In accordance with yet another feature of the invention, in one embodiment, the electrosurgical return electrode has a multi-layer construction, including an electrode and a pressure sore pad.
In accordance with yet another feature of the invention, in one embodiment, controlled electrical conductivity is imparted to the electrode by the inclusion therein of electrically conductive materials such as conductive threads or carbon black, thus conditioning conductivity as a function of surface area to levels which limit passage of current therethrough to safe values.
In accordance with yet another feature of the invention, in one embodiment, the electrosurgical return electrode includes a pressure sore pad with an integrally formed electrode coupled to the body of the pressure sore pad. As such, the material forming the pressure sore pad acts as, alternatively, a conductive layer or an insulative layer.
In accordance with yet another feature of the invention, the electrosurgical return electrode includes an interior material that is conductive while providing pressure relief to the patient.
In accordance with still another feature of the invention, the electrosurgical return electrode includes heating and cooling capabilities to either heat or cool a patient during a surgical procedure.
In accordance with another feature of the invention, the electrosurgical return electrode includes a pressure sore pad that provides heating and cooling capabilities to either heat or cool a patient during a surgical procedure, while the pad is self limiting and aids with the reduction in the creation of decubitus ulcers or pressure sores.

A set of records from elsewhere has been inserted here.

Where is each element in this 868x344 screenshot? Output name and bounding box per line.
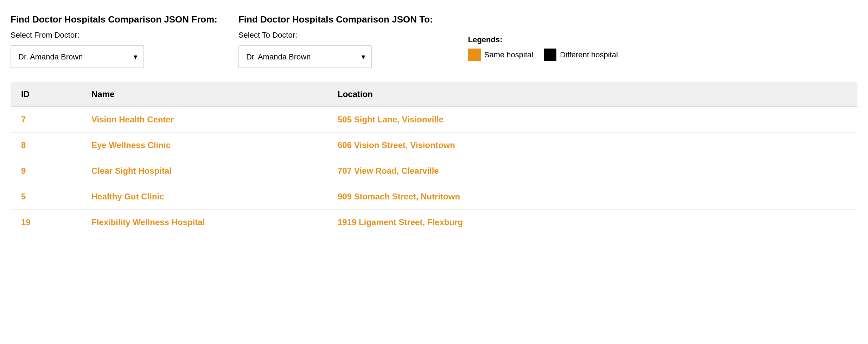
cell-name: Eye Wellness Clinic [81, 133, 327, 158]
from-doctor-group: Find Doctor Hospitals Comparison JSON Fr… [11, 14, 217, 68]
to-title: Find Doctor Hospitals Comparison JSON To… [238, 14, 433, 25]
hospitals-table-container: ID Name Location 7Vision Health Center50… [11, 82, 857, 235]
cell-id: 7 [11, 107, 81, 133]
cell-id: 19 [11, 210, 81, 235]
cell-name: Flexibility Wellness Hospital [81, 210, 327, 235]
legend-items: Same hospital Different hospital [468, 49, 618, 61]
from-title: Find Doctor Hospitals Comparison JSON Fr… [11, 14, 217, 25]
table-row: 7Vision Health Center505 Sight Lane, Vis… [11, 107, 857, 133]
column-header-name: Name [81, 82, 327, 107]
cell-id: 5 [11, 184, 81, 210]
cell-name: Clear Sight Hospital [81, 158, 327, 184]
cell-name: Healthy Gut Clinic [81, 184, 327, 210]
hospitals-table: ID Name Location 7Vision Health Center50… [11, 82, 857, 235]
different-hospital-label: Different hospital [560, 50, 618, 59]
cell-id: 9 [11, 158, 81, 184]
top-controls: Find Doctor Hospitals Comparison JSON Fr… [11, 14, 857, 68]
cell-location: 606 Vision Street, Visiontown [327, 133, 857, 158]
to-doctor-select[interactable]: Dr. Amanda Brown Dr. John Smith Dr. Emil… [238, 45, 372, 68]
cell-location: 505 Sight Lane, Visionville [327, 107, 857, 133]
from-select-wrapper[interactable]: Dr. Amanda Brown Dr. John Smith Dr. Emil… [11, 45, 144, 68]
legend-same: Same hospital [468, 49, 533, 61]
cell-location: 1919 Ligament Street, Flexburg [327, 210, 857, 235]
table-row: 5Healthy Gut Clinic909 Stomach Street, N… [11, 184, 857, 210]
cell-location: 707 View Road, Clearville [327, 158, 857, 184]
table-row: 19Flexibility Wellness Hospital1919 Liga… [11, 210, 857, 235]
table-row: 8Eye Wellness Clinic606 Vision Street, V… [11, 133, 857, 158]
to-label: Select To Doctor: [238, 31, 433, 40]
cell-name: Vision Health Center [81, 107, 327, 133]
to-doctor-group: Find Doctor Hospitals Comparison JSON To… [238, 14, 433, 68]
legend-title: Legends: [468, 35, 618, 44]
column-header-location: Location [327, 82, 857, 107]
same-hospital-swatch [468, 49, 481, 61]
legend-different: Different hospital [544, 49, 618, 61]
column-header-id: ID [11, 82, 81, 107]
to-select-wrapper[interactable]: Dr. Amanda Brown Dr. John Smith Dr. Emil… [238, 45, 372, 68]
same-hospital-label: Same hospital [484, 50, 533, 59]
cell-location: 909 Stomach Street, Nutritown [327, 184, 857, 210]
legend-section: Legends: Same hospital Different hospita… [468, 14, 618, 61]
different-hospital-swatch [544, 49, 556, 61]
from-doctor-select[interactable]: Dr. Amanda Brown Dr. John Smith Dr. Emil… [11, 45, 144, 68]
table-header-row: ID Name Location [11, 82, 857, 107]
table-row: 9Clear Sight Hospital707 View Road, Clea… [11, 158, 857, 184]
from-label: Select From Doctor: [11, 31, 217, 40]
cell-id: 8 [11, 133, 81, 158]
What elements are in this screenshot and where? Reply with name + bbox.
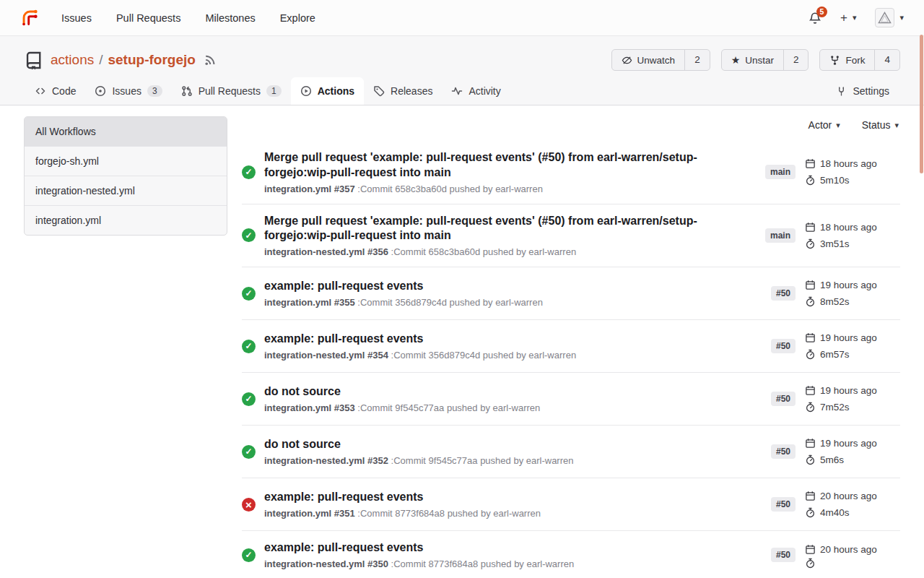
- workflow-run-row[interactable]: Merge pull request 'example: pull-reques…: [242, 141, 900, 204]
- run-title-link[interactable]: Merge pull request 'example: pull-reques…: [264, 214, 712, 244]
- repo-book-icon: [24, 51, 43, 70]
- stars-count[interactable]: 2: [783, 50, 808, 70]
- chevron-down-icon: ▾: [836, 121, 840, 130]
- vertical-scrollbar[interactable]: [920, 35, 923, 173]
- star-icon: ★: [731, 54, 741, 66]
- run-main-info: do not source integration.yml #353 :Comm…: [264, 384, 751, 413]
- run-title-link[interactable]: Merge pull request 'example: pull-reques…: [264, 150, 712, 181]
- tab-pull-requests-label: Pull Requests: [199, 85, 261, 97]
- workflow-run-row[interactable]: example: pull-request events integration…: [242, 478, 900, 530]
- workflow-sidebar-item[interactable]: integration.yml: [25, 206, 227, 235]
- actor-filter-dropdown[interactable]: Actor ▾: [808, 119, 840, 131]
- run-title-link[interactable]: example: pull-request events: [264, 332, 712, 347]
- run-status-icon: [242, 228, 256, 242]
- run-ref-column: #50: [751, 548, 796, 562]
- issues-count-badge: 3: [147, 85, 162, 97]
- navbar-links: IssuesPull RequestsMilestonesExplore: [61, 12, 315, 24]
- navbar-link[interactable]: Milestones: [205, 12, 255, 24]
- tab-settings[interactable]: Settings: [827, 77, 899, 105]
- run-commit-info: :Commit 356d879c4d pushed by earl-warren: [357, 297, 543, 308]
- run-time: 18 hours ago: [820, 155, 877, 172]
- rss-icon[interactable]: [203, 53, 217, 67]
- forgejo-logo[interactable]: [20, 8, 40, 27]
- run-meta-column: 19 hours ago 6m57s: [805, 329, 900, 363]
- run-time: 19 hours ago: [820, 277, 877, 293]
- run-workflow-ref: integration-nested.yml #352: [264, 455, 388, 466]
- run-ref-badge[interactable]: #50: [771, 444, 796, 459]
- workflow-run-row[interactable]: Merge pull request 'example: pull-reques…: [242, 204, 900, 267]
- run-duration-line: 7m52s: [805, 399, 900, 415]
- forks-count[interactable]: 4: [874, 50, 899, 70]
- run-meta-column: 19 hours ago 7m52s: [805, 382, 900, 415]
- run-title-link[interactable]: example: pull-request events: [264, 490, 712, 505]
- run-ref-badge[interactable]: main: [765, 165, 796, 179]
- run-status-icon: [242, 548, 256, 562]
- run-duration-line: 4m40s: [805, 504, 900, 521]
- chevron-down-icon: ▾: [894, 121, 899, 130]
- stopwatch-icon: [805, 349, 816, 360]
- workflow-run-row[interactable]: example: pull-request events integration…: [242, 530, 900, 578]
- run-meta-column: 18 hours ago 5m10s: [805, 155, 900, 189]
- unwatch-button[interactable]: Unwatch: [612, 50, 685, 70]
- run-ref-badge[interactable]: main: [765, 228, 796, 243]
- tab-code-label: Code: [52, 85, 76, 97]
- tab-code[interactable]: Code: [25, 77, 85, 105]
- run-ref-badge[interactable]: #50: [771, 548, 796, 562]
- tab-actions[interactable]: Actions: [291, 77, 364, 105]
- run-ref-badge[interactable]: #50: [771, 497, 796, 512]
- run-duration: 8m52s: [820, 293, 850, 310]
- repo-name-link[interactable]: setup-forgejo: [108, 52, 195, 68]
- run-main-info: Merge pull request 'example: pull-reques…: [264, 150, 751, 194]
- run-ref-badge[interactable]: #50: [771, 392, 796, 406]
- status-filter-dropdown[interactable]: Status ▾: [862, 119, 899, 131]
- run-filters: Actor ▾ Status ▾: [242, 119, 899, 131]
- run-time-line: 18 hours ago: [805, 219, 900, 236]
- notifications-button[interactable]: 5: [808, 12, 821, 25]
- workflow-run-row[interactable]: example: pull-request events integration…: [242, 319, 900, 372]
- run-workflow-ref: integration.yml #353: [264, 402, 355, 413]
- run-title-link[interactable]: example: pull-request events: [264, 540, 712, 556]
- tab-issues[interactable]: Issues 3: [85, 77, 171, 105]
- run-status-icon: [242, 165, 256, 179]
- run-duration-line: 5m10s: [805, 172, 900, 189]
- watchers-count[interactable]: 2: [684, 50, 710, 70]
- chevron-down-icon: ▾: [899, 13, 904, 22]
- tab-activity[interactable]: Activity: [442, 77, 510, 105]
- navbar-link[interactable]: Explore: [280, 12, 315, 24]
- breadcrumb-separator: /: [99, 52, 103, 68]
- workflow-sidebar-item[interactable]: forgejo-sh.yml: [25, 147, 227, 176]
- workflow-run-row[interactable]: do not source integration-nested.yml #35…: [242, 425, 900, 478]
- user-menu-button[interactable]: ▾: [875, 8, 904, 27]
- unstar-button[interactable]: ★ Unstar: [722, 50, 783, 70]
- fork-button[interactable]: Fork: [820, 50, 874, 70]
- workflow-run-row[interactable]: do not source integration.yml #353 :Comm…: [242, 372, 900, 425]
- workflow-sidebar-item[interactable]: integration-nested.yml: [25, 176, 227, 206]
- workflow-run-row[interactable]: example: pull-request events integration…: [242, 267, 900, 319]
- run-time-line: 19 hours ago: [805, 435, 900, 452]
- navbar-link[interactable]: Issues: [61, 12, 92, 24]
- run-duration-line: 6m57s: [805, 346, 900, 363]
- run-subtitle: integration-nested.yml #354 :Commit 356d…: [264, 350, 739, 361]
- run-subtitle: integration.yml #351 :Commit 8773f684a8 …: [264, 508, 739, 519]
- run-title-link[interactable]: do not source: [264, 384, 712, 400]
- run-subtitle: integration-nested.yml #352 :Commit 9f54…: [264, 455, 739, 466]
- calendar-icon: [805, 544, 816, 555]
- create-new-button[interactable]: + ▾: [840, 11, 856, 25]
- run-ref-badge[interactable]: #50: [771, 286, 796, 301]
- tab-issues-label: Issues: [112, 85, 141, 97]
- run-ref-badge[interactable]: #50: [771, 339, 796, 353]
- navbar-link[interactable]: Pull Requests: [116, 12, 180, 24]
- tab-pull-requests[interactable]: Pull Requests 1: [172, 77, 291, 105]
- calendar-icon: [805, 491, 816, 501]
- repo-owner-link[interactable]: actions: [51, 52, 94, 68]
- calendar-icon: [805, 158, 816, 169]
- tab-releases[interactable]: Releases: [364, 77, 442, 105]
- run-workflow-ref: integration.yml #355: [264, 297, 355, 308]
- workflow-sidebar-item[interactable]: All Workflows: [25, 117, 227, 147]
- run-title-link[interactable]: example: pull-request events: [264, 279, 712, 294]
- stopwatch-icon: [805, 238, 816, 249]
- run-title-link[interactable]: do not source: [264, 437, 712, 452]
- run-status-icon: [242, 498, 256, 512]
- run-commit-info: :Commit 8773f684a8 pushed by earl-warren: [357, 508, 541, 519]
- navbar-right: 5 + ▾ ▾: [808, 8, 904, 27]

In accordance with yet another feature of the invention, in another embodiment, a moisture impervious working surface is provided for positioning adjacent an adjoining surface of the body of a patient, thus facilitating cleansing and reuse of the electrosurgical electrode.
In accordance with yet another feature of the invention, the aforementioned moisture impervious working surface is made resistant to normally encountered cleaning, disinfecting, and sterilizing agents, thus further facilitating cleansing and reuse.
In accordance with yet another feature of the invention, in another embodiment, a sleeve is provided for cooperative use with the electrosurgical electrode, thus protecting the electrode and the pressure sore pad from inadvertent damage that might occur, for example, from accidental contact of the active electrosurgical instrument with the electrode surface.
In accordance with yet another feature of the invention, the electrical impedance of the materials in and adjacent to the working surface of the electrode is sufficiently elevated so as to limit current density at the working surface to a level below the threshold of patient tissue trauma, thus providing a self-limiting characteristic to prevent patient trauma in the event of accidental reduction of the effective working surface of the electrode.
In accordance with yet another feature of the invention, in one embodiment, the electrosurgical electrode is form-fitted to the operating table on which the electrosurgical procedure is to be performed, thus facilitating realization of other features of the invention.
These and other objects and features of the present invention will become more fully apparent from the following description and appended claims, or may be learned by the practice of the invention as set forth hereinafter.
Additional features and advantages of the invention will be set forth in the description which follows, and in part will be obvious from the description, or may be learned by the practice of the invention. These and other features of the present invention will become more fully apparent from the following description and appended claims, or may be learned by the practice of the invention as set forth hereinafter.